Hope played a significant role in the subjects' perceptions of overall quality of life as well as physical, psychological, social relations and environmental domains of quality of life. This finding supports the results of Irvin and Acton's  study of hope, stress and wellbeing in which hope had a positive significant relationship with wellbeing of women who were family caregivers of persons with AD. Our study included both male and female caregivers, as such adds to Irvin and Acton's findings by suggesting that hope is a significant factor for both female and male caregivers.
Different factors of hope were significant predictors of quality of life domains. Factor 1 hope scores, which reflected questions such as believing each day has potential and having goals, were significantly related to overall quality of life, as well as the psychosocial and environmental quality of life domains. Factor 2, which reflects questions such as seeing possibilities and having a sense of direction, was a significant predictor of physical quality of life scores. The interconnectedness dimension of HHI (factor 3) was a significant predictor of psychological and social relations dimensions of quality of life. Other studies of hope and quality of life in different populations have found significant relationships between these two variables [26, 27] but did not delineate which hope factors are the most significant predictors. The increased understanding of hope and quality of life provided by this study can be used as a foundation for the development of hope interventions for family caregivers of persons with AD where critical inputs of the intervention would be targeted to specific quality of life domains.
Subjects who actively sought information and assistance as a way to deal with their transitions had a higher overall quality of life. Thus encouraging family caregivers to take action to get the information they need and to seek help, along with provision of information regarding credible resources may be a way to assist them in dealing with transitions. This finding is similar to an emerging theory of transitions of family caregiving of persons with advanced cancer, which suggests seeking information is an important part of dealing with transitions . While there may be other similarities in the experience of transitions of family caregivers of persons with AD and those with advanced cancer more research is needed to determine if this is the case.
The most significant influences on the participants' physical quality of life were external resources, such as help with care giving, and internal resources such as hope. Moreover those who understood that looking after themselves (self-care) and that the disease process influenced their transitions the most had the highest physical quality of life. These findings are similar to those of other studies of family caregivers. For example the importance of self-care as factor in reducing the effect of caregiver stress on general well-being was reported in a study of 46 family caregivers of persons with dementia . The needs of the caree with regard to assistance from their caregiver and behavioural problems, which is often a function of the disease process, have been found to impact the quality of life of family caregivers of persons with dementia . In our study, participants who perceived that the disease process had an influence on their transitions reported higher physical quality of life.
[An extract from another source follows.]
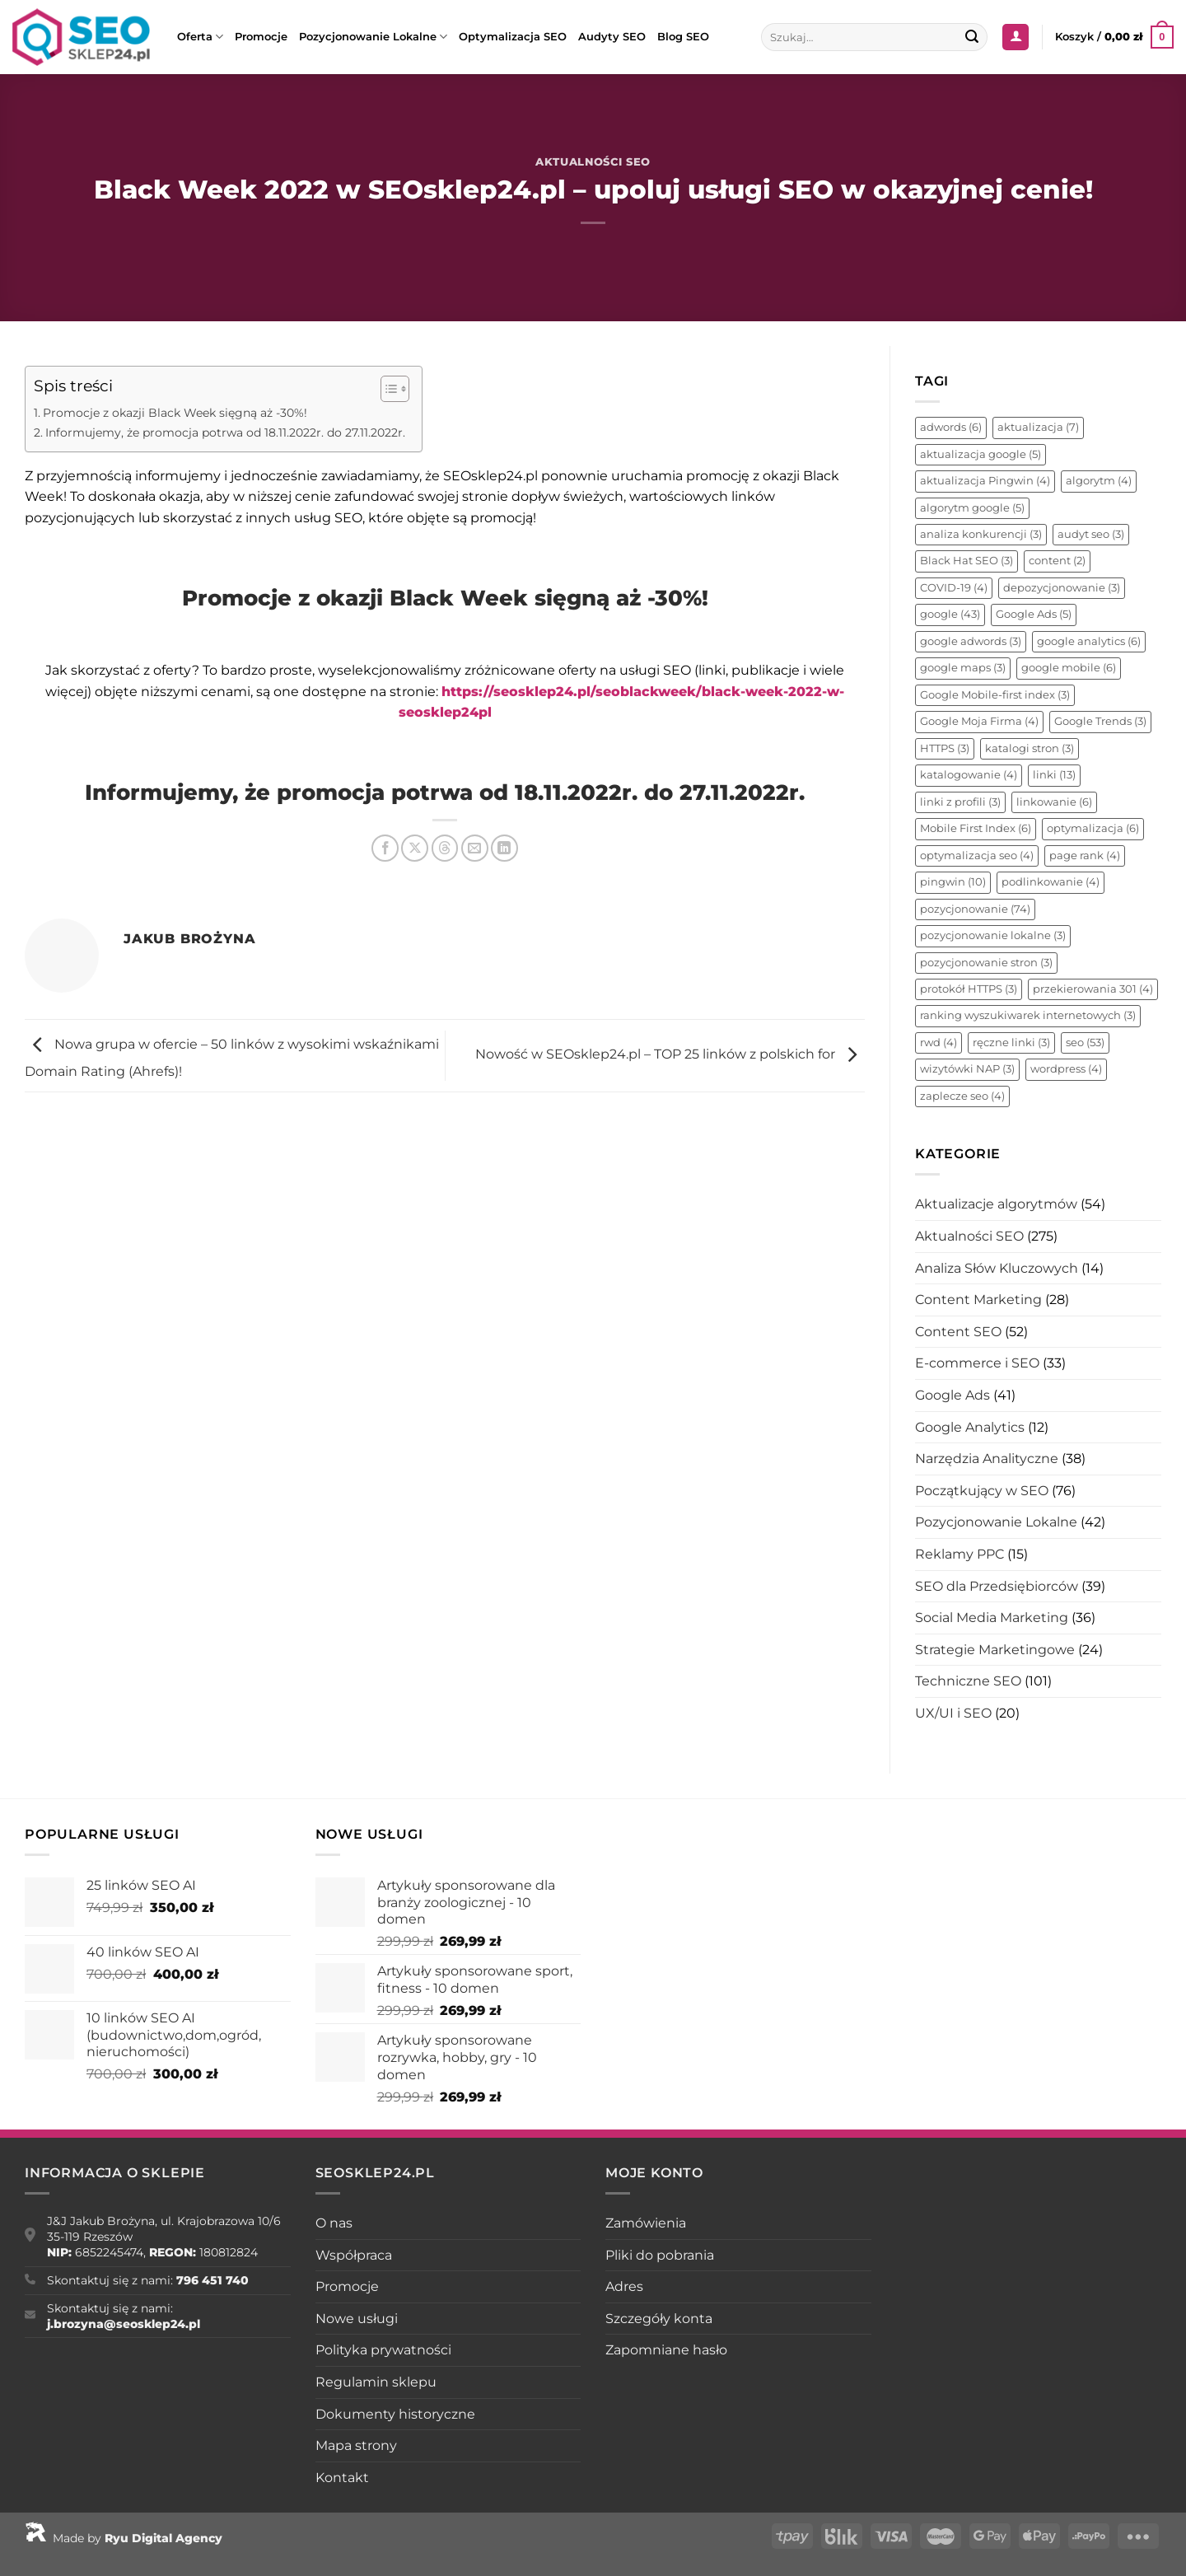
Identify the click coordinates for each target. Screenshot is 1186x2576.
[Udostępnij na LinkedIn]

This suggested that understanding that the disease process (not the person's attitude or other factors) influences the carees' behaviours and needs, may help caregivers deal with the carees' changed behaviour.
A surprising finding in our study is that income was inversely related to physical quality of life. This has also been found in other studies where higher levels of income and education are associated with higher levels of strain in family caregivers [30, 31]. It could be that family caregivers with higher income and education levels may have higher expectation of themselves as caregivers resulting in higher levels of perceived strain and decreasing levels of physical health. Further research is needed to understand the relationship among higher income and education levels and physical quality of life.
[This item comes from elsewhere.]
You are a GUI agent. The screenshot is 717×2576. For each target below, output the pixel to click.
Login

Psychological quality of life (domain 2) was the only domain where age was a significant factor. The older the caregiver and higher the hope scores, the higher the psychological quality of life score. These findings are congruent with gerotranscendence theories that suggest as we age that physical aspects of our quality of life are not as important as our psychological and existential ones [32, 33]. It is interesting based on these theories that age was also not a factor influencing the social relations quality of life domain. It may be that our small sample size precluded age from being a significant factor.
There are several limitations to the study. The first is the small sample size.
Although statistically significant findings were reported, additional variables might be significantly related with a larger sample size. As well the poor response rate brings into question the generalizability of the data. The majority of the study participants were caring for a person with AD in their homes. As such the findings reflect the experience of this population. It is possible that there are differences in the transition experience and hope and quality of life based on care setting. Future studies should look at potential differences of those caring for a person at home versus those who are caring for a person in a continuing care setting.
Another limitation is that qualitative data on the transition experience was collected using a survey and so in-depth interviews were not conducted. As well, the qualitative data is a reflection of the study participants and may not reflect the experience of those not in the study. However, without a valid and reliable measure that reflects the transition experience, collecting and transformation qualitative data did provide an understanding of the influence of transitions on quality of life.
It is important to note that even if a family member has able to integrate their transitions into their lives, this does not necessarily mean they have coped well during this process. Coping was not included in this study as a factor influencing quality of life or transitions and is a limitation of the study. However, hoping may in itself may be a form of coping strategy and may account for its significant relationship to quality of life. Future research should include measures of coping when examining quality of life in family caregivers of persons with dementia.
The study was cross-sectional in nature to gain preliminary data on hope, transitions and quality of life. Conducting a longitudinal study with a larger sample would be beneficial for the examination of changes in predictor variables over time.